The results of this research have been presented to representatives from a number of major electric utilities throughout the U.S.
impact statement issue
The potential role of demand and price response is expanding beyond their traditional use as supplemental capacity resources. The dispatch of load by a central system entity to maintain system or localized reliability requirements is expanding due to the introduction of Smart Meters that enable a high degree of integration of curtailable loads into system operations.
These same technologies enable consumers and businesses to enroll in dynamic pricing programs that offer lower cost as long as electric loads can be scheduled around high price periods. The value of demand response as an integrated system resource may rise as the amount of intermittent renewable resources rise to provide short-term balancing resources.

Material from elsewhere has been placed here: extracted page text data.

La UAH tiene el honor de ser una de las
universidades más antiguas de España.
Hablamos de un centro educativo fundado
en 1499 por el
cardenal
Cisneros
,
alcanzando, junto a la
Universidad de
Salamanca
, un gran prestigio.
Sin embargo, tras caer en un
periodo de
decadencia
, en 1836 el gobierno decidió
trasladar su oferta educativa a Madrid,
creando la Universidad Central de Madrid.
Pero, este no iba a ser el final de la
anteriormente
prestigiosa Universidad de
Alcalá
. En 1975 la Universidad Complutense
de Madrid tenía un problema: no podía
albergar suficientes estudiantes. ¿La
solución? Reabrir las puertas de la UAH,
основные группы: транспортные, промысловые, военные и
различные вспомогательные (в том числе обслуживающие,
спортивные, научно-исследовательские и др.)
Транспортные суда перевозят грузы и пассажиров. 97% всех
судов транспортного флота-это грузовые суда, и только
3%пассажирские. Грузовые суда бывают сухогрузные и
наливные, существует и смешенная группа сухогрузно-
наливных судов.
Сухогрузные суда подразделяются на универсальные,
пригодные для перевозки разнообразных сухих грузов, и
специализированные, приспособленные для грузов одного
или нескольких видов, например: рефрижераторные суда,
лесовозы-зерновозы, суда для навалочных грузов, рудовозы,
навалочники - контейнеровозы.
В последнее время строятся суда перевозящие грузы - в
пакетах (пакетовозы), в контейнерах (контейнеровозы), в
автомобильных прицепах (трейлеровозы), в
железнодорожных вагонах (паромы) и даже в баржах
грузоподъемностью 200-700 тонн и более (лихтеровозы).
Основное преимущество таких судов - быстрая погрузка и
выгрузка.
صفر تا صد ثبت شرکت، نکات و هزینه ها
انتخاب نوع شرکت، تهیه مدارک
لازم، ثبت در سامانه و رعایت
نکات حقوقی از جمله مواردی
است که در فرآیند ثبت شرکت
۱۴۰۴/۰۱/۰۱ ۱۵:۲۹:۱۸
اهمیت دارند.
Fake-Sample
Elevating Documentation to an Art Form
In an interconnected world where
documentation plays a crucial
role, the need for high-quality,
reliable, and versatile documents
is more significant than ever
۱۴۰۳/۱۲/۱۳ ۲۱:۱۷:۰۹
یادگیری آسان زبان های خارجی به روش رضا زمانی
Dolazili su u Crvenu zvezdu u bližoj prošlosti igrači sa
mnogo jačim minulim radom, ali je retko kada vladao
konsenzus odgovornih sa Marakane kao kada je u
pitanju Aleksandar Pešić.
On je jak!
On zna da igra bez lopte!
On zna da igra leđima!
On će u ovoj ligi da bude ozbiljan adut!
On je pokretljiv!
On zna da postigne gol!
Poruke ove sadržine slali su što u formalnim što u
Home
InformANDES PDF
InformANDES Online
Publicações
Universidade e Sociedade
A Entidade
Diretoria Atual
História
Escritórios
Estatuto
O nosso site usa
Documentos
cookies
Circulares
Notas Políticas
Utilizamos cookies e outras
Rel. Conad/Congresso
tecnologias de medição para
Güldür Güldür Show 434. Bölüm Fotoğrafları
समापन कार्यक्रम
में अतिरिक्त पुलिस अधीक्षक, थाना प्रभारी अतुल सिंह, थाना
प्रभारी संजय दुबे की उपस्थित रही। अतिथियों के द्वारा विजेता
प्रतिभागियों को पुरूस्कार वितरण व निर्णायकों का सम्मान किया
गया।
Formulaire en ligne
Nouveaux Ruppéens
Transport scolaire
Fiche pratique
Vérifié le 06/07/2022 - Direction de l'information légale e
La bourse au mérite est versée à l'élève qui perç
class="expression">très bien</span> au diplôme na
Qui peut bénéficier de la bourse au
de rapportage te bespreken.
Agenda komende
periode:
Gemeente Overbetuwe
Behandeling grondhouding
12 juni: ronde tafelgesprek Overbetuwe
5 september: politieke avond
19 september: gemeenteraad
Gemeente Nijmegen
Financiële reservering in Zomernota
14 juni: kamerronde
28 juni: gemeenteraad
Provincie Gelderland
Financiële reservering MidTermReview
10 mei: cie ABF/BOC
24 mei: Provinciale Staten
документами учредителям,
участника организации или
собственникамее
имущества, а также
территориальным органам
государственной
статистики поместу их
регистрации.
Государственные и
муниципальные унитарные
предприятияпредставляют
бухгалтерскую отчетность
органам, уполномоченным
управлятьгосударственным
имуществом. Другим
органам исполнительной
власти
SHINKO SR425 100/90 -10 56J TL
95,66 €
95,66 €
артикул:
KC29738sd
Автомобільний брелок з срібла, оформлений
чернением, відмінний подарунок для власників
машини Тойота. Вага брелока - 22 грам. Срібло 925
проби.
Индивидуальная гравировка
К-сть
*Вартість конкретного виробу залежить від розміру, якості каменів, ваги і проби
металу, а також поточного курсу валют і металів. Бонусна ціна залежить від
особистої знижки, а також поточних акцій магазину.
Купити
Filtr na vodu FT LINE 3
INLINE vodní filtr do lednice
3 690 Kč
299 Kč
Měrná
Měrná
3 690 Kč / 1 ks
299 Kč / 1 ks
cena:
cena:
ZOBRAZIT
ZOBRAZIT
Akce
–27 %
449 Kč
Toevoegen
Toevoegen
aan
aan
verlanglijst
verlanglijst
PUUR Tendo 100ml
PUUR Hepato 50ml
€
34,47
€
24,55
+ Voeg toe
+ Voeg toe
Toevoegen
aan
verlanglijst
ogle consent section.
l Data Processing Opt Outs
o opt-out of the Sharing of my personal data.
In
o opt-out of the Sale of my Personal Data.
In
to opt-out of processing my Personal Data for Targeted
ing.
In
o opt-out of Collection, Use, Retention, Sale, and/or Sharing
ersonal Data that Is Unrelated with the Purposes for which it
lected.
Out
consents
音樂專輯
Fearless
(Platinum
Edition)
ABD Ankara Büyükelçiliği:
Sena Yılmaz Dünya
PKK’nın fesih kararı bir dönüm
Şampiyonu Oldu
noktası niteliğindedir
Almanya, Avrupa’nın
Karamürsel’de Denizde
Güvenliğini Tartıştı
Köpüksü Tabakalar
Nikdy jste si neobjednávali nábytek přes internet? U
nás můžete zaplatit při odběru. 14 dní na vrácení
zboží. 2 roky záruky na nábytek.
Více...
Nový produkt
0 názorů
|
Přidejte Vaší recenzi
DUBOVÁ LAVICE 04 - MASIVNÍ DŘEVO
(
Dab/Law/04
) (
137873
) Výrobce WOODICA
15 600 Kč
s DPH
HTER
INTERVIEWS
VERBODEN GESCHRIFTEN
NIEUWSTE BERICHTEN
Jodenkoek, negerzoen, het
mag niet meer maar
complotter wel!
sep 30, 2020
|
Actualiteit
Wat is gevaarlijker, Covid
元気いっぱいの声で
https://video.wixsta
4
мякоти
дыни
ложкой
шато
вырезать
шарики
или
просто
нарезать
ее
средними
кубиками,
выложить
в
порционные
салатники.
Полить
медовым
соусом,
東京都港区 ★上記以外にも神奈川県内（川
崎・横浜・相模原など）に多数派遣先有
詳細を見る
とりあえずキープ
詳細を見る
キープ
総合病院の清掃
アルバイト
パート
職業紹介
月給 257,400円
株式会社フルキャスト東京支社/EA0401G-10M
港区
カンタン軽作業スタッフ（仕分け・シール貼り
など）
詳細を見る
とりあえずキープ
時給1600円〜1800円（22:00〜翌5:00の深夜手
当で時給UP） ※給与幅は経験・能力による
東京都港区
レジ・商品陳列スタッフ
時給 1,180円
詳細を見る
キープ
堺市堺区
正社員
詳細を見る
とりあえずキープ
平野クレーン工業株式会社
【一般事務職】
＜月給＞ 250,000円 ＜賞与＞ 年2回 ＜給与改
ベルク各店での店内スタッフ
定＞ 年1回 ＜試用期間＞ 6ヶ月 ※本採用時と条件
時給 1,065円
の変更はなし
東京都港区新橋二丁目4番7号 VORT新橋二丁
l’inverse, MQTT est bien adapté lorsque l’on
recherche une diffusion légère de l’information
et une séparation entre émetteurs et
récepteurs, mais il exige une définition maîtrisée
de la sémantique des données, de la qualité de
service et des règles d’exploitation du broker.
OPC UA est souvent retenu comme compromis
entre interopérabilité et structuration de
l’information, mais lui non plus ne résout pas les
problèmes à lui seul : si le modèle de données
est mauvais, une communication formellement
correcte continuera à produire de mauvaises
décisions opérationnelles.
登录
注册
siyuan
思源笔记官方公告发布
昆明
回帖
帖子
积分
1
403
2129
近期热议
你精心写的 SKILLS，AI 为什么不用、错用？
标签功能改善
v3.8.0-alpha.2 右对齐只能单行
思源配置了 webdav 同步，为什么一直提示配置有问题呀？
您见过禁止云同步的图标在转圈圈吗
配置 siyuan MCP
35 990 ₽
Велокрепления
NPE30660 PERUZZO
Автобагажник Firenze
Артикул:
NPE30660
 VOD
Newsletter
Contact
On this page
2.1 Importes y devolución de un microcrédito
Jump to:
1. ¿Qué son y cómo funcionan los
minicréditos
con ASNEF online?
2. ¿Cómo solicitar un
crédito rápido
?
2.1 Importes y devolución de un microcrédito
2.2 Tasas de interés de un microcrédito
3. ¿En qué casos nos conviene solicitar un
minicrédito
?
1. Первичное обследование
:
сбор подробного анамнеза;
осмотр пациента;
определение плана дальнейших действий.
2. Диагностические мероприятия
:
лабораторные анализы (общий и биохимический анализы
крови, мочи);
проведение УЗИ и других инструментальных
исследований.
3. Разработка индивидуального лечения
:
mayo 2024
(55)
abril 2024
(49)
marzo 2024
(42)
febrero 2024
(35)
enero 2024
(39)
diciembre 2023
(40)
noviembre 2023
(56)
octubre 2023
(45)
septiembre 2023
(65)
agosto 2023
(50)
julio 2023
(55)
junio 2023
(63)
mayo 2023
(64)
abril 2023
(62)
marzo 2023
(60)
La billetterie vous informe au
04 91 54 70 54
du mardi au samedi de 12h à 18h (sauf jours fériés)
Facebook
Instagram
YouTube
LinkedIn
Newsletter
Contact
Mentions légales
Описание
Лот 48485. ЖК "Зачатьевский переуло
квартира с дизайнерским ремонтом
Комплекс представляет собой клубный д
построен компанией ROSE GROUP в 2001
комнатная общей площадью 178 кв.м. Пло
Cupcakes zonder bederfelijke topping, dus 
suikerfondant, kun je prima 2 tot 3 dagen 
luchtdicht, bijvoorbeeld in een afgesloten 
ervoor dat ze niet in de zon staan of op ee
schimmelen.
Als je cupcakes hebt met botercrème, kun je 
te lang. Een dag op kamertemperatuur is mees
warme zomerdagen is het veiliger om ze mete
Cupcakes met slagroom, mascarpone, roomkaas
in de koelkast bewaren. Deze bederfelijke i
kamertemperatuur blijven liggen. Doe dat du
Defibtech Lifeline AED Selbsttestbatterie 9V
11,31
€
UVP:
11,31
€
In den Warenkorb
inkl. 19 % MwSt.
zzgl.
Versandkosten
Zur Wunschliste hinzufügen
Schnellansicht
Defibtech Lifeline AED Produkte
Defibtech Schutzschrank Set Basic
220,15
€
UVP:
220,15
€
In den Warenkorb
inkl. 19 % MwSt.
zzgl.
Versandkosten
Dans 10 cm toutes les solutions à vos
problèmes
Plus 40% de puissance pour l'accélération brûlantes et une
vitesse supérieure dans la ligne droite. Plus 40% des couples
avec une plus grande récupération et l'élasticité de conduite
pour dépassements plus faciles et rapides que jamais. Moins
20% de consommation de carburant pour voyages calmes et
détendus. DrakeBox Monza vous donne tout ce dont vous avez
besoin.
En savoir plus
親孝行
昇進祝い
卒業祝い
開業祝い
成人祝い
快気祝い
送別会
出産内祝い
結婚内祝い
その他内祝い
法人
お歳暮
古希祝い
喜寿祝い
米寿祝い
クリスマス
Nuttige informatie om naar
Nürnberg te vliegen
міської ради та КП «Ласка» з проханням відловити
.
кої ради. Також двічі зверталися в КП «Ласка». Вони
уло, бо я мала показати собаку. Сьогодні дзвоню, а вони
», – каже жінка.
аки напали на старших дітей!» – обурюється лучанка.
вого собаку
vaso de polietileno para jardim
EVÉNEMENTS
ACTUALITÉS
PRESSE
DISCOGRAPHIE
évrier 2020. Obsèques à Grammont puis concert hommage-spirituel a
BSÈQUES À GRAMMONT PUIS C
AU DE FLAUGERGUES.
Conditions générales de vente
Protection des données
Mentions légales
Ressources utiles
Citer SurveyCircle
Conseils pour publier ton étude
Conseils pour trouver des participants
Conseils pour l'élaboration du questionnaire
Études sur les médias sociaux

As a result, demand and price response is more frequently cited as a reason for making system investments in Smart Grid infrastructure because these investments are seen as enabling factors. Since they enable demand and price response, analysts are inclined to attribute the resulting benefits to the investment as an offset against the cost. However, doing
so requires assigning a value to temporal changes in consumption (kW and kWh) and monetizing derivative benefits such as externalities and macroeconomic impacts.
impact statement response
A conceptual framework was developed to describe how capacity supply is influenced by programs that allow customers to express their demand for reliability. The framework demonstrated that if the demand for reliability is not inelastic--that instead at least some consumers would elect a level that is lower or higher than the universally imposed standard at prevailing supply costs--then the efficiency of electricity markets can be improved by implementing measures that reveal those preferences.
The benefits appear to be equally achievable by having consumers elect the desired level of reliability by nominating a firm supply and providing that level, or by allowing them to bid to supply capacity through demand response. However, an administratively fashioned capacity demand curve improves market performance only if it is in fact truly characteristic of underlying consumer preferences. This likely would be the case only by chance unless it was rigorously constructed for revealed or stated preferences.
The benefits associated with demand response as a capacity resource are reductions in dead-weight losses. In the context of this framework, they were portrayed as areas between supply and demand curves in unspecified price and quantity space. This provides a characterization of the factors that determine the relative size of the benefits under alternative market supply and demand conditions. But this portrayal does not indicate the nominal level of the efficiency improvement that can be associated with demand response, or the actual monetary benefits that would accrue to program participants.
The actual level of benefits is important to know because it serves as a measure against which the costs of implementing market changes should be compared. There may be instances where the gains are too modest to justify the cost, or vice versa. Also, there are number of ways in which market restructuring can be undertaken, and stakeholders should know the net benefits when choosing among them.
The next step in the line of research is to develop an empirical version of the conceptual framework. This involves estimating supply and demand equations that are structurally consistent with the conceptual model but are flexible enough take into account the many factors that distinguish electricity markets.
impact statement summary
A conceptual framework was developed to describe how capacity supply is influenced by programs that allow customers to express their demand for reliability. The framework demonstrated that if the demand for reliability is not inelastic, at least some consumers would elect a level that is lower or higher than the universally imposed standard at prevailing supply costs. The efficiency of electricity markets can then be improved by implementing measures that reveal those preferences.